By Mauro Orru
Atos, the French IT company, saw its shares continue to drop on Monday following its second-quarter revenue and first-half free cash flow falling short of analysts' expectations.
At 1000 GMT, Atos shares were trading 16% lower at EUR9.46. On Friday, shares had already seen a decline of approximately 20% during intraday trading.
According to Stifel analysts, the company's second-quarter revenue witnessed a 1.8% organic growth year-on-year, reaching 2.74 billion euros ($3.02 billion). However, this figure fell short of the consensus estimate of EUR2.79 billion.
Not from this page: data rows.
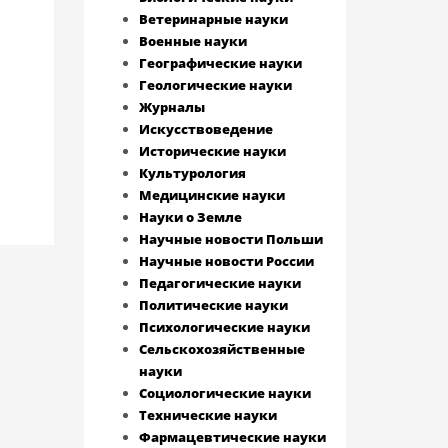
Ветеринарные науки
Военные науки
Географические науки
Геологические науки
Журналы
Искусствоведение
Исторические науки
Культурология
Медицинские науки
Науки о Земле
Научные новости Польши
Научные новости России
Педагогические науки
Политические науки
Психологические науки
Сельскохозяйственные
науки
Социологические науки
Технические науки
Фармацевтические науки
In terms of first-half performance, Atos experienced negative free cash flow amounting to EUR969 million, significantly worse than the consensus estimate of minus EUR680 million, as highlighted by the analysts.
When explaining the reasons behind the negative free cash flow, Atos's leadership team members - Nourdine Bihmane, Diane Galbe, and Philippe Oliva - cited the extensive focus on major transformative actions that are set to be implemented until 2023. These actions include margin expansion through restructuring efforts, addressing underperforming contracts, internal carve-out initiatives, and working capital normalization.
Atos faced setbacks in recent years, including failed takeover attempts and a series of profit warnings, resulting in the departure of two chief executives in 2021 and 2022. These challenges have affected investor confidence in the company.